Statistical Process Monitoring Using Advanced Data-Driven and Deep Learning Approaches
Title | Statistical Process Monitoring Using Advanced Data-Driven and Deep Learning Approaches PDF eBook |
Author | Fouzi Harrou |
Publisher | Elsevier |
Pages | 330 |
Release | 2020-07-03 |
Genre | Technology & Engineering |
ISBN | 0128193662 |
Statistical Process Monitoring Using Advanced Data-Driven and Deep Learning Approaches tackles multivariate challenges in process monitoring by merging the advantages of univariate and traditional multivariate techniques to enhance their performance and widen their practical applicability. The book proceeds with merging the desirable properties of shallow learning approaches – such as a one-class support vector machine and k-nearest neighbours and unsupervised deep learning approaches – to develop more sophisticated and efficient monitoring techniques.
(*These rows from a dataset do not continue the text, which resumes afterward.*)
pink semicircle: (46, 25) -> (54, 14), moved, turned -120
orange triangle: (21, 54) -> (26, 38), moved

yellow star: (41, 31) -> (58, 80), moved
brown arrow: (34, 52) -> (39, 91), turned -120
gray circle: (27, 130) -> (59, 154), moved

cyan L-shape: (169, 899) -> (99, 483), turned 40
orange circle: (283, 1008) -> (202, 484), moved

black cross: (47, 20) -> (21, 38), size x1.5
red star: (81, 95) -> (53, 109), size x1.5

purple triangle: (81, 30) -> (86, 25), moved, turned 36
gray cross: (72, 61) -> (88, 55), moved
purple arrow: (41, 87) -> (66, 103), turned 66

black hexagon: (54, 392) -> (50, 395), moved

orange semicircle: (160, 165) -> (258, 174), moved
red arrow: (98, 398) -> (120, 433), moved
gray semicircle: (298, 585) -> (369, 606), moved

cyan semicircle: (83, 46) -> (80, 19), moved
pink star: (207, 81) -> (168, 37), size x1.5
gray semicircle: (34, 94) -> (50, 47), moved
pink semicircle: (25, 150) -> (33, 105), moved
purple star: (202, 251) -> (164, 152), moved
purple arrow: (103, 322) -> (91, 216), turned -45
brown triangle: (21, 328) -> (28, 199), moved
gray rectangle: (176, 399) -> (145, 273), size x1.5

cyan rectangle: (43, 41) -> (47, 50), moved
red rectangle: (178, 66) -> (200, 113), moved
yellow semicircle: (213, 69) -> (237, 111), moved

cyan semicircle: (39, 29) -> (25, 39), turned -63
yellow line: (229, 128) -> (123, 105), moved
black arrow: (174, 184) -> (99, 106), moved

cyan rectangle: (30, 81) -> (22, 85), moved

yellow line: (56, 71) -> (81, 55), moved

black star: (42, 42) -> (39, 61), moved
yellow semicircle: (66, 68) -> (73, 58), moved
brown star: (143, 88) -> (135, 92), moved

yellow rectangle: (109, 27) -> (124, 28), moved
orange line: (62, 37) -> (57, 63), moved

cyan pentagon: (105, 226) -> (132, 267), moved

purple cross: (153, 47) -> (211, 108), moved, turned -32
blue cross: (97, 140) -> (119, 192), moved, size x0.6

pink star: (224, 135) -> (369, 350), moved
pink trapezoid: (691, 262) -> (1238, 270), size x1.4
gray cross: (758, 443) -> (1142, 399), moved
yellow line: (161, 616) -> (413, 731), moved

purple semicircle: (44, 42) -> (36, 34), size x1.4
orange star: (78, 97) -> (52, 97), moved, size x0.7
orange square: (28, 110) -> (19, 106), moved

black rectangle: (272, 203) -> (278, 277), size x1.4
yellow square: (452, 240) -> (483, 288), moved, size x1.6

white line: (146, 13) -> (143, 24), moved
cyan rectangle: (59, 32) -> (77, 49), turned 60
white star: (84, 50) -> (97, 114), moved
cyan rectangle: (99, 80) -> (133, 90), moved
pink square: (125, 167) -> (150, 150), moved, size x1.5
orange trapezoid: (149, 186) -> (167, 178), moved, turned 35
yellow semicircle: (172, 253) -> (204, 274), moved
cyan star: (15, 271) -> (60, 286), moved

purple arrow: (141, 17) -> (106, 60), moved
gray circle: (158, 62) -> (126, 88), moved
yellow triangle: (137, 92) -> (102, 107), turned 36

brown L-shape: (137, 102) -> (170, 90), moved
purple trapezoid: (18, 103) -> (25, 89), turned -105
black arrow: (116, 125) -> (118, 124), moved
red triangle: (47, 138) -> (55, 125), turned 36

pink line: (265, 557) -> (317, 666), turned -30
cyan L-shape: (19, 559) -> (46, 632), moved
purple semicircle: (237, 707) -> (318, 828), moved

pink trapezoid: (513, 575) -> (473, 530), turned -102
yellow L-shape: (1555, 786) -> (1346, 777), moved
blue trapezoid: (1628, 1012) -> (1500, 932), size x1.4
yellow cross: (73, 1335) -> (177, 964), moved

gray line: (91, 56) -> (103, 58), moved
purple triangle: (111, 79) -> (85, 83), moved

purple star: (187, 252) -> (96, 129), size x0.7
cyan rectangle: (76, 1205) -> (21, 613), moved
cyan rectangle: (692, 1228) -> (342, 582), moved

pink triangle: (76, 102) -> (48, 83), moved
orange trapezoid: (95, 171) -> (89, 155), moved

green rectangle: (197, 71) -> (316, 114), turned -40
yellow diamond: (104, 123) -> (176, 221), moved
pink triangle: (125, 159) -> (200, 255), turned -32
Finally, the developed approaches are applied to monitor many processes, such as waste-water treatment plants, detection of obstacles in driving environments for autonomous robots and vehicles, robot swarm, chemical processes (continuous stirred tank reactor, plug flow rector, and distillation columns), ozone pollution, road traffic congestion, and solar photovoltaic systems. - Uses a data-driven based approach to fault detection and attribution - Provides an in-depth understanding of fault detection and attribution in complex and multivariate systems - Familiarises you with the most suitable data-driven based techniques including multivariate statistical techniques and deep learning-based methods - Includes case studies and comparison of different methods
Model-Based Fault Diagnosis Techniques
Title | Model-Based Fault Diagnosis Techniques PDF eBook |
Author | Steven X. Ding |
Publisher | Springer Science & Business Media |
Pages | 533 |
Release | 2012-12-20 |
Genre | Technology & Engineering |
ISBN | 1447147995 |
Guaranteeing a high system performance over a wide operating range is an important issue surrounding the design of automatic control systems with successively increasing complexity. As a key technology in the search for a solution, advanced fault detection and identification (FDI) is receiving considerable attention. This book introduces basic model-based FDI schemes, advanced analysis and design algorithms, and mathematical and control-theoretic tools. This second edition of Model-Based Fault Diagnosis Techniques contains: • new material on fault isolation and identification and alarm management; • extended and revised treatment of systematic threshold determination for systems with both deterministic unknown inputs and stochastic noises; • addition of the continuously-stirred tank heater as a representative process-industrial benchmark; and • enhanced discussion of residual evaluation which now deals with stochastic processes. Model-based Fault Diagnosis Techniques will interest academic researchers working in fault identification and diagnosis and as a text it is suitable for graduate students in a formal university-based course or as a self-study aid for practising engineers working with automatic control or mechatronic systems from backgrounds as diverse as chemical process and power engineering.